High Fiber Content: Now, if you really do not want to do all of that math, then the other way to decide on what are the best fruits for blood sugar control is to pick those with the highest fiber and nutrient content, and just keep portion size moderate (120-240 grams or ½ cup to 1 cup at a meal or snack). Food tables can be found in the 2010 Dietary Guidelines (1) that list the dietary fiber content and calories provided in selected foods, including fruits. It is recommended that foods rich in fiber and nutrients be included in the healthy eating plan to reach a range of 21-50 grams of fiber per day from primarily fruits, vegetable, and whole grains (1, 2, 5).

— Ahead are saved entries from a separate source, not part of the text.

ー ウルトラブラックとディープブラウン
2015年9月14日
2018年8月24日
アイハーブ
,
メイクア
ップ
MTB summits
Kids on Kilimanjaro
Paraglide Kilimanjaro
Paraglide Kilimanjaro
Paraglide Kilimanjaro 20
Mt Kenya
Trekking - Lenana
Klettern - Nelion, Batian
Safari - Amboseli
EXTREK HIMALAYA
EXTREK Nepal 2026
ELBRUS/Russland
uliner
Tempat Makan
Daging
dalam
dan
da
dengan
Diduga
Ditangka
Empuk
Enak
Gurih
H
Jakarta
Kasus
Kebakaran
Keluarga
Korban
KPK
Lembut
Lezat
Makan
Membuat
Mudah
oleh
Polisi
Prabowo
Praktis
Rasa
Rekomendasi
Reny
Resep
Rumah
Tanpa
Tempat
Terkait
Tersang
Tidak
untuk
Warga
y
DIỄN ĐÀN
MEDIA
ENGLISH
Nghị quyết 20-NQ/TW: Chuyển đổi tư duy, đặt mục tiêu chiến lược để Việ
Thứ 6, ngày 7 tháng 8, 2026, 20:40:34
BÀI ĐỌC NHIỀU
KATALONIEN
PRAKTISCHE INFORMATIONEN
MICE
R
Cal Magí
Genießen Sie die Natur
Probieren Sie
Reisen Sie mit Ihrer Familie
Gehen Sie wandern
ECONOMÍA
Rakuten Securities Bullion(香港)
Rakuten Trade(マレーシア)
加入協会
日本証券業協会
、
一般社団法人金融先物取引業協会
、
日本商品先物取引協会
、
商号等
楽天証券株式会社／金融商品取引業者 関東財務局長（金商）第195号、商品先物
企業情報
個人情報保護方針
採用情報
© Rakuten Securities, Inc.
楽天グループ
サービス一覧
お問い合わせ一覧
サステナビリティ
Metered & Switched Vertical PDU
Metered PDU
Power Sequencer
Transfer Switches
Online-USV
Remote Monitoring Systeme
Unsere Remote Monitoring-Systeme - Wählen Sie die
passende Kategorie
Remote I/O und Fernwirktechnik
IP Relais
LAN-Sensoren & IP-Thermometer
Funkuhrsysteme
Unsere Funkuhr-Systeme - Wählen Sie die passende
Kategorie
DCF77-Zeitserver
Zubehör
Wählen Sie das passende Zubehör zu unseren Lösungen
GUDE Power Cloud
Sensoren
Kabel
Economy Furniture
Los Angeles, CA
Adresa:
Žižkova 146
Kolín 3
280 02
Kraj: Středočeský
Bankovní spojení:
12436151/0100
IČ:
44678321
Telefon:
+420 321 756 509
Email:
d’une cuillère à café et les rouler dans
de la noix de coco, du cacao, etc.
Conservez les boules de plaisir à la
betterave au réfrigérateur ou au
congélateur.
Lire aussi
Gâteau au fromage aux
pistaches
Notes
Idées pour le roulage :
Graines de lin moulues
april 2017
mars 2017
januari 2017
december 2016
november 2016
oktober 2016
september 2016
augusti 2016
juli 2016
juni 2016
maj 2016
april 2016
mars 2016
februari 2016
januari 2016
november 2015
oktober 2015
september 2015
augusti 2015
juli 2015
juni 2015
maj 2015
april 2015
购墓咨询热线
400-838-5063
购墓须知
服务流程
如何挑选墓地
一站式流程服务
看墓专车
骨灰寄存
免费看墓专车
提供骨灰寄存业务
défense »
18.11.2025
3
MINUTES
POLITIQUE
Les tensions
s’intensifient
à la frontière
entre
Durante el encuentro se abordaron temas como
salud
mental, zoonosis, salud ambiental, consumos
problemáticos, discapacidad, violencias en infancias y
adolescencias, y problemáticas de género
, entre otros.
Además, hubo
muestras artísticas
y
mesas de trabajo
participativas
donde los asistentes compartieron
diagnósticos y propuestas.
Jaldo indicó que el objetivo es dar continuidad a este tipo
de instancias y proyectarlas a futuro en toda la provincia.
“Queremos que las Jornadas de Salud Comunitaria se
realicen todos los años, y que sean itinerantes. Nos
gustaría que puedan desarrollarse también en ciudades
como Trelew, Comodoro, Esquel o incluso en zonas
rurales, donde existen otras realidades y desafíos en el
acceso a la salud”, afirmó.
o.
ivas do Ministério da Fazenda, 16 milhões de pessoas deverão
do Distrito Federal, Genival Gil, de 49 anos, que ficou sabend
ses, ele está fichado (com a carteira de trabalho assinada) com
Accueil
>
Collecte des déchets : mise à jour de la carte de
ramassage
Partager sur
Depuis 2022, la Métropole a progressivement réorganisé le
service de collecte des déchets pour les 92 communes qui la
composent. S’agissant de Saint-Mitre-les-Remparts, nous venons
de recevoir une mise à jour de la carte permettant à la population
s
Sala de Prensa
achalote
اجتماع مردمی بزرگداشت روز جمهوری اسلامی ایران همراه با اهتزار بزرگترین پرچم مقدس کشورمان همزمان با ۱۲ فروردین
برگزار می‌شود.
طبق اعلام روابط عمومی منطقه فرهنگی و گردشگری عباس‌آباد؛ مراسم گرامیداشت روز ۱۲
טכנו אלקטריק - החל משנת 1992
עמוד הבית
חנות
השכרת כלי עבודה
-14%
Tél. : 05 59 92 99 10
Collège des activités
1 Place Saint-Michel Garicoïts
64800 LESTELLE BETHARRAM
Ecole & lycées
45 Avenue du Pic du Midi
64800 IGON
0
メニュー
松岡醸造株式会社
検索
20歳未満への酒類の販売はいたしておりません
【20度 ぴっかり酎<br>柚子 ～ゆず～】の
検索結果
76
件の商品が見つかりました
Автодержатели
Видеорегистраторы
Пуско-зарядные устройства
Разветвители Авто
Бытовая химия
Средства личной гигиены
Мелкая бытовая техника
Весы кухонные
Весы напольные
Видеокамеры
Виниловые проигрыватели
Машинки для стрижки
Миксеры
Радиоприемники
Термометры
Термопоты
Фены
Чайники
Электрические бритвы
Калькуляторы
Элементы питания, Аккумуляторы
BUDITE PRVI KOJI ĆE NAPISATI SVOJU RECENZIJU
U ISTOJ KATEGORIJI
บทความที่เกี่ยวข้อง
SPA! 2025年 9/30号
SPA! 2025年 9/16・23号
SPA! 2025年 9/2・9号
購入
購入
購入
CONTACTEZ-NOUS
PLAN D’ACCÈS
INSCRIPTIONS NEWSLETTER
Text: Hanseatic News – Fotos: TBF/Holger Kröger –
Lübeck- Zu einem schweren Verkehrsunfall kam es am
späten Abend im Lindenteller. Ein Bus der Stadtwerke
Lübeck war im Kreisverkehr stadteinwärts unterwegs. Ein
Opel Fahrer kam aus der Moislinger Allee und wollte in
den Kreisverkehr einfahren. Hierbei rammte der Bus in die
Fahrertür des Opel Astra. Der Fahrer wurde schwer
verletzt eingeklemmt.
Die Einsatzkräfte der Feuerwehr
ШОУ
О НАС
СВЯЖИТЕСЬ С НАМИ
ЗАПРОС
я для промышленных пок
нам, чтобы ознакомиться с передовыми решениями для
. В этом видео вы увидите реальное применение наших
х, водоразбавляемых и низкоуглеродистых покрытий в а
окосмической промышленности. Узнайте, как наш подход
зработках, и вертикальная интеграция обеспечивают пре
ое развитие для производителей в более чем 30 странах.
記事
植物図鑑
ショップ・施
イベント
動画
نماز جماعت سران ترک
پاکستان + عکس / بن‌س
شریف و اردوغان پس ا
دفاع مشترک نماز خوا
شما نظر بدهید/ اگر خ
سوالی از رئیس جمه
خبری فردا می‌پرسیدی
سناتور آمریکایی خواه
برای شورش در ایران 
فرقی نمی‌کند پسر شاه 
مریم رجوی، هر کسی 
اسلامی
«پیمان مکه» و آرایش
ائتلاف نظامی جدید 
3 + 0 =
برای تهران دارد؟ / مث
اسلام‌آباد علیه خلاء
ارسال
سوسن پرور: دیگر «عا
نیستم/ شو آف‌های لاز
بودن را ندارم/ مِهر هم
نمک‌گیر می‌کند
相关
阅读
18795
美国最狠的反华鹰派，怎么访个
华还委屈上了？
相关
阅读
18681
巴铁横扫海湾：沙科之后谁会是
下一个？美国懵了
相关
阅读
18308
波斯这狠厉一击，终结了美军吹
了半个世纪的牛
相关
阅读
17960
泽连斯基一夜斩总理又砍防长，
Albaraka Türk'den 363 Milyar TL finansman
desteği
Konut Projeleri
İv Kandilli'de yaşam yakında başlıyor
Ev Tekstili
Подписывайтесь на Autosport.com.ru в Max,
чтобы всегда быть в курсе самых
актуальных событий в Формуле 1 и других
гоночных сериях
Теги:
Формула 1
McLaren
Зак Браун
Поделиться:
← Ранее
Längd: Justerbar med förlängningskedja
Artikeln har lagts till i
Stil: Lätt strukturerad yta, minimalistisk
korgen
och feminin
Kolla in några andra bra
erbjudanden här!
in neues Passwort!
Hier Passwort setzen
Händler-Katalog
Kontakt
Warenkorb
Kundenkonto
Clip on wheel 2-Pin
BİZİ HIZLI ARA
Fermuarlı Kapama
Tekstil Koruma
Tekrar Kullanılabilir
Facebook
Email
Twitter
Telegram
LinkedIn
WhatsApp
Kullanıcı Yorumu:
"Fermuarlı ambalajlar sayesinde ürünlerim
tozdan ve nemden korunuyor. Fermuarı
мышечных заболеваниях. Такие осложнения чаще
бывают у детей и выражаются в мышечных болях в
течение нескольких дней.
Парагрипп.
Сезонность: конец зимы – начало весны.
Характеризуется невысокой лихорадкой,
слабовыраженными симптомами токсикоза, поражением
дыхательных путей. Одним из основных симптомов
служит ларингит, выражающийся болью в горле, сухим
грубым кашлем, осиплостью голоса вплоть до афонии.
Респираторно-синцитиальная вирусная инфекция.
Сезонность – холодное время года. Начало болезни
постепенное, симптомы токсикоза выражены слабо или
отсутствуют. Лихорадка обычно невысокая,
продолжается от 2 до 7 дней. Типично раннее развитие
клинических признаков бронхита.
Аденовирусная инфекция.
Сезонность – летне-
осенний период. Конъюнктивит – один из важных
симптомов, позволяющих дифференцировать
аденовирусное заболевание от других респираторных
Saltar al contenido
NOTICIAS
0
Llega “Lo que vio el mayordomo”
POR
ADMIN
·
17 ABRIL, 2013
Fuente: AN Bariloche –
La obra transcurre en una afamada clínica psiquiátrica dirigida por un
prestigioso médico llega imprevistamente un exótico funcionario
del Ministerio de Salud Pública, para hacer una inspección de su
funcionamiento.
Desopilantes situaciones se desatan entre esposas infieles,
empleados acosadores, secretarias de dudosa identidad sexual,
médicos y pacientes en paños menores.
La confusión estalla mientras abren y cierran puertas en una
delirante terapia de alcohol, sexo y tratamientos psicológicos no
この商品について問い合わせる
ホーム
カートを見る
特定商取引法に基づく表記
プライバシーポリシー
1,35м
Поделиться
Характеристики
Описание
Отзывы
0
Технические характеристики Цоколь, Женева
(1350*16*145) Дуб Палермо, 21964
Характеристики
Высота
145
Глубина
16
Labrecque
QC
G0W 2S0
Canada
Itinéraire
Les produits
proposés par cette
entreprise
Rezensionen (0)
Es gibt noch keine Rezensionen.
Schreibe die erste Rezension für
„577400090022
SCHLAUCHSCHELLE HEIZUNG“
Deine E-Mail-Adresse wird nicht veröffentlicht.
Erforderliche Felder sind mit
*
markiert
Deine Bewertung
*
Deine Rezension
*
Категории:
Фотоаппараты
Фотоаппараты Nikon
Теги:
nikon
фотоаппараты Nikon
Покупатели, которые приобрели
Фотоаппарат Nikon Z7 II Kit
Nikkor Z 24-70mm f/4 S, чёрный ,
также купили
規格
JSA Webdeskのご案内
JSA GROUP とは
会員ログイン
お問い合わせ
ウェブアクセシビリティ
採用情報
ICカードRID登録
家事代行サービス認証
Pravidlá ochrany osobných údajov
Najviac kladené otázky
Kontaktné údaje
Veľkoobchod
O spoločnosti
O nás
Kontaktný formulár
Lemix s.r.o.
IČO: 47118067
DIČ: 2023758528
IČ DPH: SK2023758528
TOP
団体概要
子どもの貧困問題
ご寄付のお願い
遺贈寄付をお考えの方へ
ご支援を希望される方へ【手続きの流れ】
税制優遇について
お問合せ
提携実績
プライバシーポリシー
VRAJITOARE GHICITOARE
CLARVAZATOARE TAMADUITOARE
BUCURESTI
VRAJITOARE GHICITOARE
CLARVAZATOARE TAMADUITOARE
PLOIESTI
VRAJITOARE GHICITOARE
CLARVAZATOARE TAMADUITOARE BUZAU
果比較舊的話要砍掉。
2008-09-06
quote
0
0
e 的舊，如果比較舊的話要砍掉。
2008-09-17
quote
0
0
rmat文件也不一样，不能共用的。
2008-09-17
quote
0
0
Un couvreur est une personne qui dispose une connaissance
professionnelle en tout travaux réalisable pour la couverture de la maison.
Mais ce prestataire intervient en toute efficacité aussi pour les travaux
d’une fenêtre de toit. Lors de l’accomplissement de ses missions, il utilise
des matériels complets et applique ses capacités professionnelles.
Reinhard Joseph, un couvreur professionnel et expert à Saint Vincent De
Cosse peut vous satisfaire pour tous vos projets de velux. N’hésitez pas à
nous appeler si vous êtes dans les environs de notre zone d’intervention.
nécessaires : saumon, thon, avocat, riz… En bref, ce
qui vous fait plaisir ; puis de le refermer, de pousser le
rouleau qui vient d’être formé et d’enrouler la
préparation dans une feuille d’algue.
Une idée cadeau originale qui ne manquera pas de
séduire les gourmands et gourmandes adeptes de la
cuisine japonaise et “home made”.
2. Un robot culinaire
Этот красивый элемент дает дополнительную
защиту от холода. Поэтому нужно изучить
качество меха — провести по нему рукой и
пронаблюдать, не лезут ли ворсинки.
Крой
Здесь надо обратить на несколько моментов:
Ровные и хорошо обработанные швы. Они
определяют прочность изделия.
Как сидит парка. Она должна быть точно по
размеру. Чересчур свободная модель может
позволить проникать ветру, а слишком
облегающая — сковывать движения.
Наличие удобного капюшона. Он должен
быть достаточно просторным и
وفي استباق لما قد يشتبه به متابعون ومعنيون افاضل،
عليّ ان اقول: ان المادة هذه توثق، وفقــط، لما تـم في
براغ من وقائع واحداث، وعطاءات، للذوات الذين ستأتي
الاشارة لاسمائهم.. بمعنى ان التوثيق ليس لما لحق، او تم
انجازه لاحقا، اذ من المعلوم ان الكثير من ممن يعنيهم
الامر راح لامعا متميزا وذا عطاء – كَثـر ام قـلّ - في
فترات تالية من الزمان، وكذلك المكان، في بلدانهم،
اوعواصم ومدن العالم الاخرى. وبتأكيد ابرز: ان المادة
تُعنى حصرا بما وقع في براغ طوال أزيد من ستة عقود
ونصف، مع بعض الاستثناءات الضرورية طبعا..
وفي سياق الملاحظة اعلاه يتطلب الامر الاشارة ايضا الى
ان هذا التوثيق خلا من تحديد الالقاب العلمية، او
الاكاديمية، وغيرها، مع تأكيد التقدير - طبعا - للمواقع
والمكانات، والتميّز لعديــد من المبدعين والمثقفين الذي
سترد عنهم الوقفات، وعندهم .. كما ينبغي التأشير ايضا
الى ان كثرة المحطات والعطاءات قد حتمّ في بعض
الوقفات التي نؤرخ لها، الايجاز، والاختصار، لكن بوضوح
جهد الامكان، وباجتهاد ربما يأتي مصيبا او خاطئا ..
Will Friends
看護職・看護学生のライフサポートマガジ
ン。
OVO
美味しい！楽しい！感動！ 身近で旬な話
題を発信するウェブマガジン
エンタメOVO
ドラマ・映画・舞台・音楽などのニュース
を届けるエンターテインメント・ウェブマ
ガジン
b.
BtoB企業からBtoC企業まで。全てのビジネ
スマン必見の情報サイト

Currently, the average fiber consumption for individuals in the US stands at around 15 grams per day. Increasing fiber with minimally processed (as close to the whole as possible) fresh fruit is good for blood sugar control because if slows down the rate of glucose absorption and moderates blood sugar fluctuations so that fast increases in blood sugar levels are avoided (2, 5). For this reason, appetite is better managed along with having fewer problems with low blood sugar reactions when whole fruits are consume (5). Although “juicing” is quite popular, drinking your fruit is not as desirable as eating the fruit whole when it comes to controlling blood sugar levels (2, 5). Some higher fiber, nutrient dense fruits include: pears – 5.5 g., raspberries – 4.0 g., blackberries – 3.8 g., apples – 3.6 g., guava – 3.0 g., and oranges – 3.0 g. (1).

The bottom line, most fruits are great to have in a healthy eating plan for people with diabetes. Although portion size would need to be kept under control, having fruit at each meal throughout the day is highly recommended and will assure that it is money well spent as none will go to waste…Enjoy!

Yvonne is the owner of Y-EAT Right…Nutritional Consultant for Healthy Living, She conducts special workshops to promote healthy nutritional and living behaviors. To find out more about her services email her at: yeatright@aol.com or phone her at (414) 639-5660.

References:

1) USDA & USHHS (2014). Dietary Guidelines, Appendix13. Selected Food Sources Ranked by Amounts of Dietary Fiber and Calories per Standard Food Portion. Washington D.C.: Food and Nutrition Service. The information was retrieved here.
2) Ley, S.H., Hamdy, O., Mohan, V., & Hu, F.B. (2014). Prevention and management of type 2 diabetes: dietary components and nutritional strategies. The Lancet, 383(9933), 1999-2007.
3) Atkinson, F.S., Foster-Powell, K., and Brand-Miller, J.C.(2008). “International tables of glycemic index and glycemic load values: 2008.” Diabetes Care, Vol. 31, number 12, pages 2281-2283.
4) Harvard Health Publications (2012). “Glycemic index and glycemic load for 100 foods.
5) Greer, Y. (2013). Diabetes and obesity: reducing your health risks. In: Real Life: The Hands-on, Pounds-off Guide, Milwaukee, WI: TOPS Club, Inc.